Missal, a renowned forensic reconstruction artist, has worked on hundreds of “Jane and John Doe” cases, sketching what the victim may look like.

He said he turns on classical music and talks to them as if they’re alive to show them respect. His work is done from cadavers or often just skeletal remains. “It’s not like on television shows where everything is pristine and perfect. You have skulls that have odors and tissue and all sorts of crazy stuff,” said Missal.

Missal works not only for the Maricopa County Office of the Medical Examiner but also works on cases all over Arizona, the United States, and now the world. He begins by using markers to indicate tissue depth in a skull, then grabs his graphite and begins, knowing now from experience how certain features often look. “How did you figure out the lips when there’s none there?” asked True Crime reporter Briana Whitney. “The line dividing the upper lower lips typically will run across these teeth,” Missal showed us.

Missal said the skull has more information in it than people realize. “She had very deep, wide sockets, and I assumed that we would be seeing pretty strong upper lid,” said Missal as he sketched her eye.

While he began forensic sketch work at age 60, he’s now become one of the best of the best, quickly creating the face of someone still waiting for their name. “Now, by and large, I can do one in a day,” said Missal.

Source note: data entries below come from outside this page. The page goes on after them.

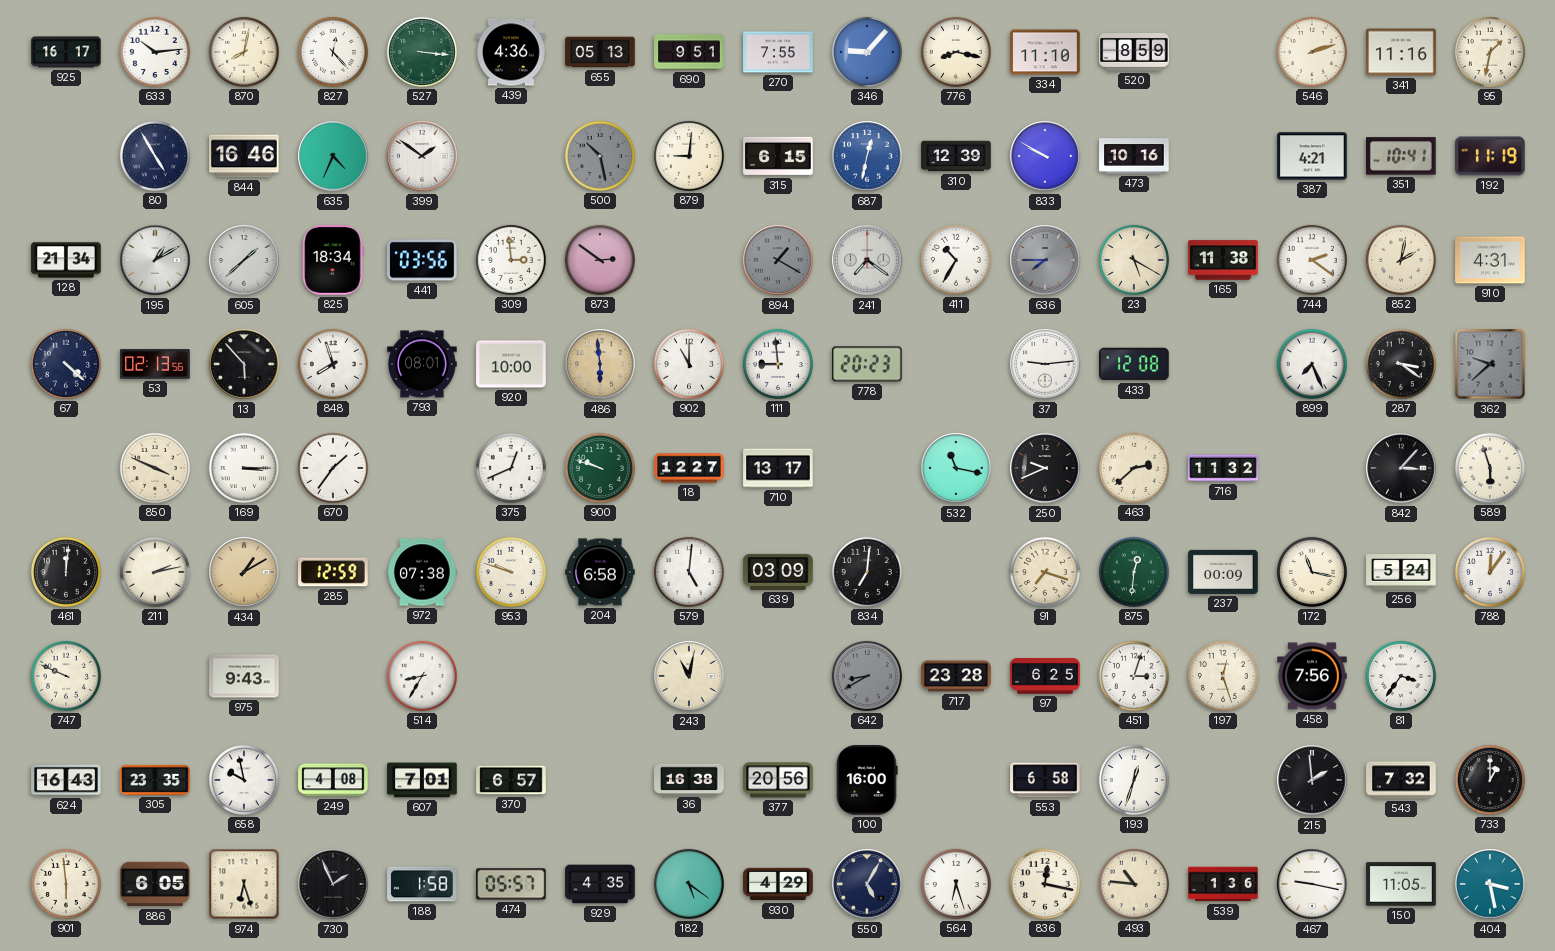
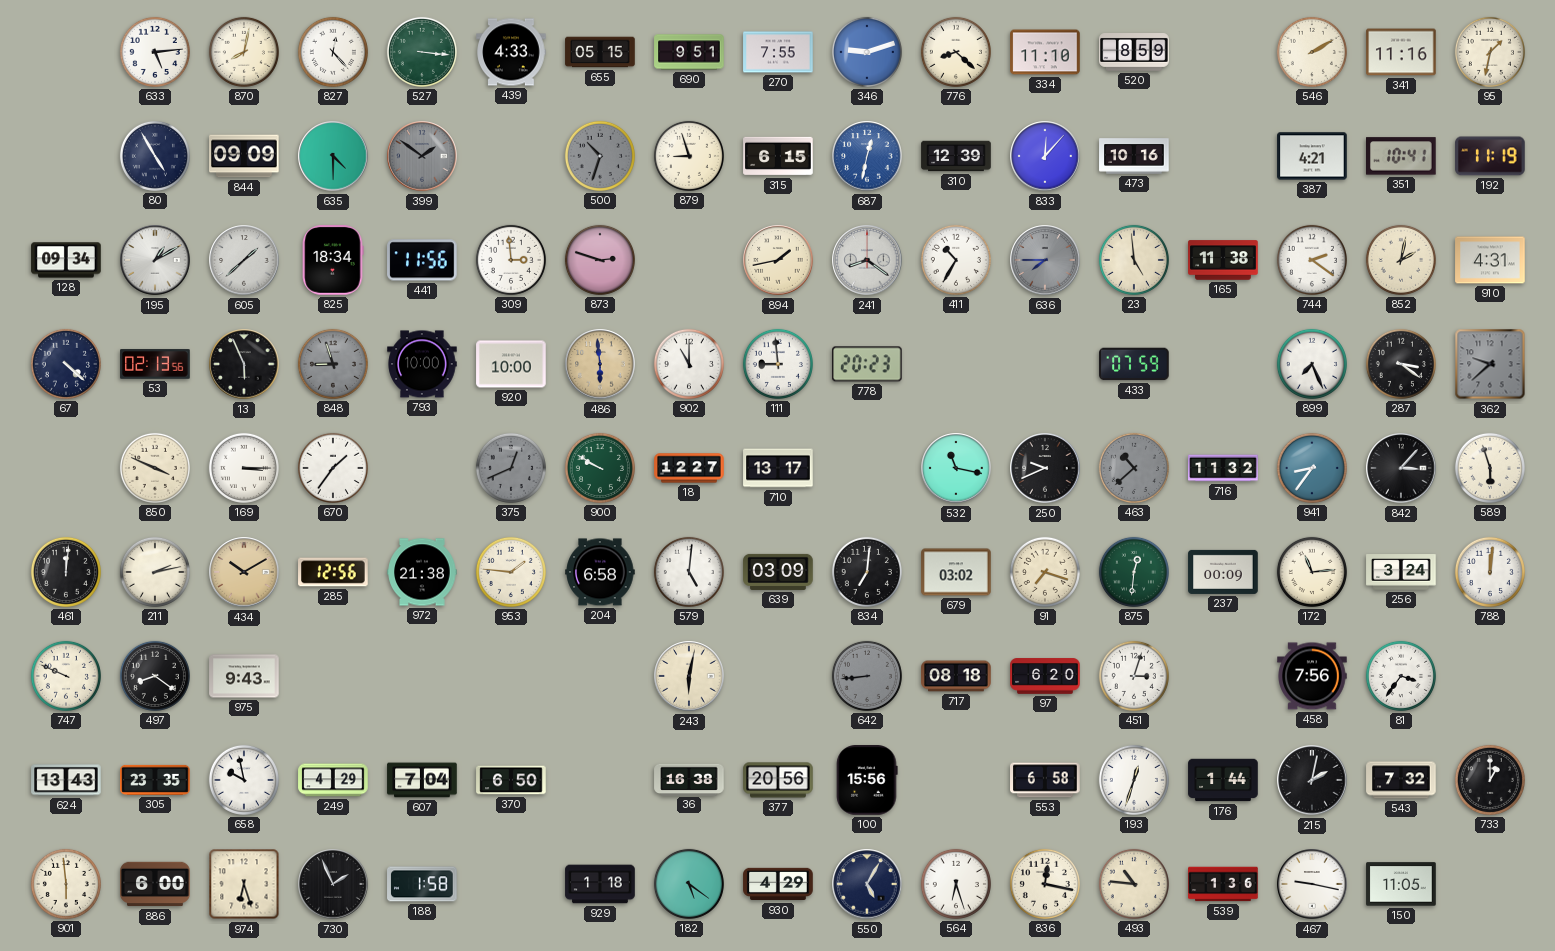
925: 16:17 -> none
633: 10:14 -> 5:14
439: 4:36 -> 4:33
655: 05:13 -> 05:15
346: 9:07 -> 9:12
776: 8:17 -> 8:22
546: 2:12 -> 2:10
844: 16:46 -> 09:09
635: 4:34 -> 4:30
399 dial: white -> grey
500: 10:28 -> 10:33
879: 9:01 -> 8:57
833: 9:50 -> 12:07
128: 21:34 -> 09:34
441: 03:56 -> 11:56
873: 2:51 -> 2:48
894: 1:20 -> 1:43
894 dial: grey -> cream
241: 7:21 -> 8:21
23: 5:20 -> 4:59
13: 5:53 -> 5:56
848: 7:57 -> 8:57
848 dial: white -> grey
793: 08:01 -> 10:00
37: 9:14 -> none
433: 12:08 -> 07:59
375 dial: white -> grey
900: 9:48 -> 9:50
463: 2:38 -> 10:38
463 dial: cream -> grey
941: none -> 8:36
434: 1:10 -> 10:10
285: 12:59 -> 12:56
972: 07:38 -> 21:38
953: 9:48 -> 1:46
679: none -> 03:02
172: 11:17 -> 11:14
256: 5:24 -> 3:24
788: 12:06 -> 12:01
497: none -> 8:21
514: 8:35 -> none
243: 11:02 -> 6:02
642: 8:40 -> 8:44
717: 23:28 -> 08:18
97: 6:25 -> 6:20
197: 12:27 -> none
624: 16:43 -> 13:43
249: 4:08 -> 4:29
607: 7:01 -> 7:04
370: 6:57 -> 6:50
100: 16:00 -> 15:56
176: none -> 1:44
215: 1:59 -> 2:02
886: 6:05 -> 6:00
474: 05:57 -> none
929: 4:35 -> 1:18
404: 3:28 -> none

He said he chose his light source in his art to come from the upper right and focuses on shading and contrast because the human eye is drawn to light and dark, with hope that leads to recognizing someone sooner.

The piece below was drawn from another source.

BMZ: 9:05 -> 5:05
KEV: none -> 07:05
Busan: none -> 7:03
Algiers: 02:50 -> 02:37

He said one in five of his sketches will get solved, even more so now with genetic genealogy at play.

Most never get a chance to know the mystery artist behind sketches on the news, and while Missal isn’t one to seek out the spotlight, he is full of pride in sharing his work, work that’s helped solve mysteries for countless families. “Just deeply satisfying,” Missal said. “I’m really glad that they know, even if it’s hard to know.”

He still mostly works on cases in Arizona, but he is sought out by many agencies all over, including cases from Norway and India. And every single sketch he does by hand, never on a computer.